Park, Buhm Soon: Computational Imperatives in Quantum Chemistry
Computational Imperatives in Quantum Chemistry
A few years after the advent of quantum mechanics, Paul Dirac made a famous dictum: “The underlying physical laws necessary for the mathematical theory of a large part of physics and the whole of chemistry are thus completely known, and the difficulty is only that the exact application of these laws leads to equations much too complicated to be soluble.” In this paper, I explore that “difficulty” of the “exact application” in dealing with many-electron atoms and molecules, and examine various “approximation” methods developed in the early years of quantum chemistry. I focus on those who endeavored to calculate physical and chemical properties without using empirical data—i.e., the pioneers of the ab initio methods.
To be sure, the hydrogen molecule served as a testing ground for accuracy of quantum-mechanical calculations. Shortly after the publication of Walter Heitler and Fritz London’s 1927 paper, which explained the nature of the forces that bind hydrogen atoms, several young scientists jumped into the task of making the Heitler-London approach acceptable quantitatively or developing alternative methods. They were mostly graduate students and visiting fellows from various countries, eager to learn and use the new mechanical system: e.g., Yoshikatsu Sugiura, Shou Chin Wang, Nathan Rosen (later, one of the co-authors of the EPR paradox), Sidney Weinbaum, and Hubert M. James. Incremental improvements they made for better agreement between theory and experiment usually involved an enormous amount of labor in computations. I show that this computational constraint became an important factor in limiting the application of quantum mechanics to more complex molecules until the appearance of electronic digital computers.
On the other hand, the point of departure for the problem of many-electron atoms was helium. The Norwegian physicist Egil A. Hylleraas’s innovative method of calculating helium’s ionization potential—by introducing a new coordinate of the inter-electronic distance into a trial function—was much hailed in the early 1930s, but it was not easily adaptable for heavier atoms because the number terms that had to be computed increased very rapidly with increasing numbers of electrons. Less accurate but more applicable than Hylleraas’s method was the one developed by Douglas R. Hartree. I trace the evolution of Hartree’s idea of the Self-Consistent-Field method and the modification of this method by Vladmir Fock and John Slater. Commonly called the Hartree-Fock method, this approximation method began to be used for the molecular problems in the early 1950s.

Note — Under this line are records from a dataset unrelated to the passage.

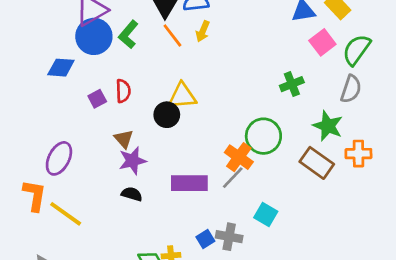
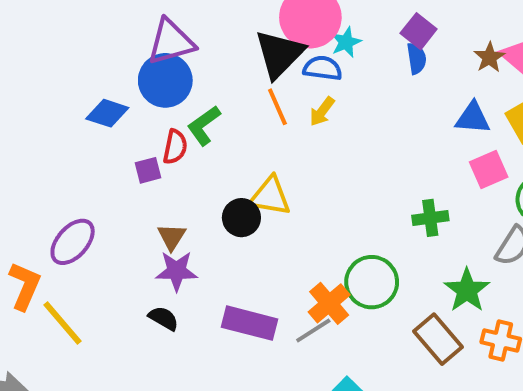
green L-shape: (128, 34) -> (204, 125), moved
red semicircle: (123, 91) -> (175, 147), moved

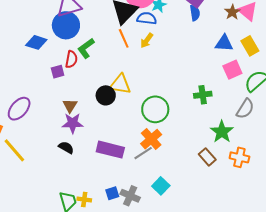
green circle: (372, 282) -> (155, 109), moved
brown rectangle: (438, 339) -> (207, 157), size x0.7

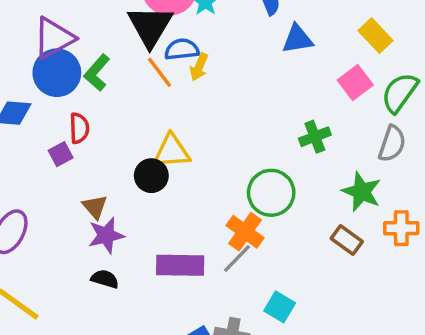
blue semicircle: (147, 18) -> (182, 49), moved
blue triangle: (224, 43) -> (297, 39), moved
green L-shape: (86, 48) -> (97, 73), moved
green circle: (155, 109) -> (271, 193), moved

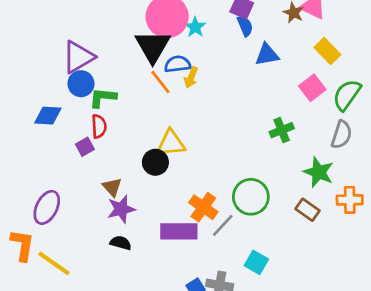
blue circle: (57, 73) -> (81, 84), size x0.7
green L-shape: (97, 73) -> (103, 98), moved, turned 56
green circle: (271, 193) -> (251, 197), moved
orange cross: (245, 232) -> (203, 207), moved

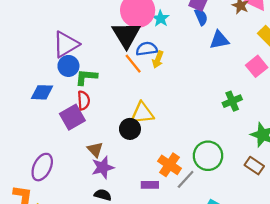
purple square: (85, 147) -> (72, 117), size x1.6
purple rectangle: (179, 231) -> (150, 185), size x0.6

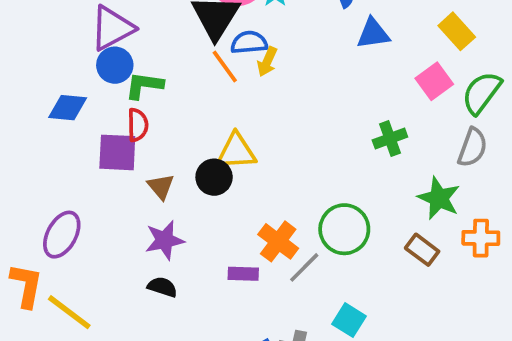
purple square: (72, 117) -> (117, 152), turned 30
brown triangle: (95, 150) -> (161, 187), moved

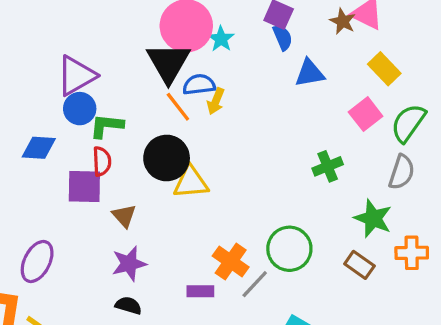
black circle: (214, 177) -> (167, 158), moved, size x1.4

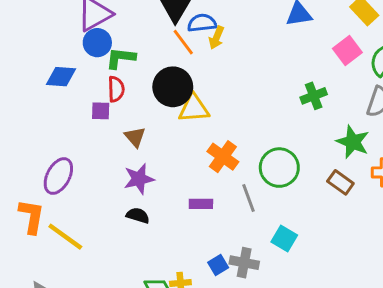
purple square: (84, 187) -> (101, 111), size x0.6
orange cross: (231, 262) -> (223, 157), moved
gray line: (255, 284) -> (249, 198), turned -64

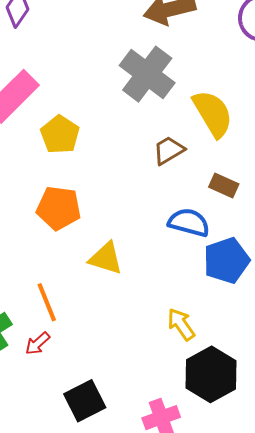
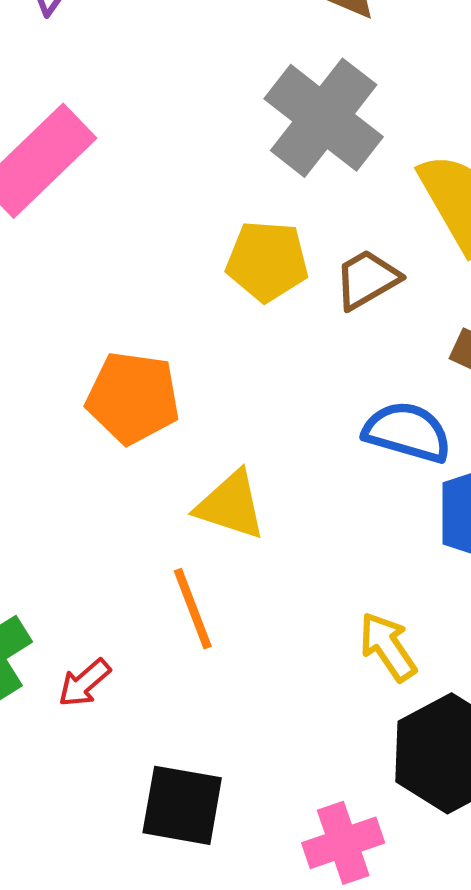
yellow pentagon: (60, 135) -> (267, 261), moved, turned -30
orange line: (47, 302) -> (193, 609), moved
black square: (85, 401) -> (182, 805), turned 36

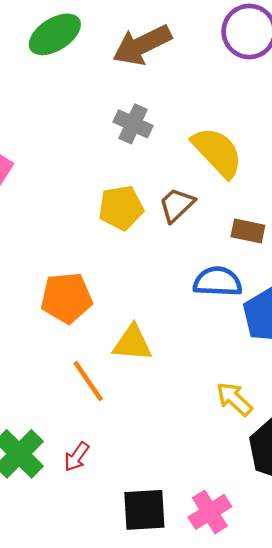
gray cross: (324, 118) -> (133, 124), size x0.6
orange line: (193, 609) -> (88, 381), moved
pink cross: (343, 843) -> (210, 512), moved

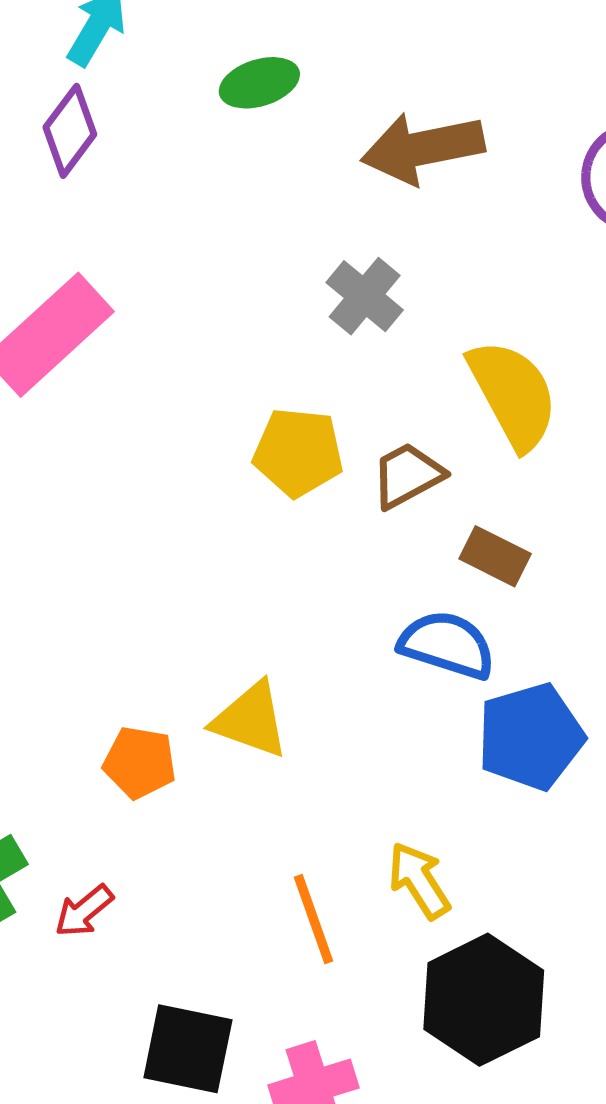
green ellipse: (55, 34) -> (259, 83), size x0.7
brown rectangle: (248, 231) -> (495, 556), moved
orange pentagon: (66, 298) -> (140, 762), moved, size x0.7
orange line: (88, 381) -> (314, 919), moved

The main stream quantum theorists tended to undervalue this labor-intensive effort just as “a bone-headed calculation,” or question theoretical justifications of the approximation methods. I argue that, despite the existence of this cynical attitude, computational imperatives made pivotal contributions in spreading the validity of quantum mechanics across disciplinary and national boundaries and producing the practitioners not too much worried about its philosophical ramifications.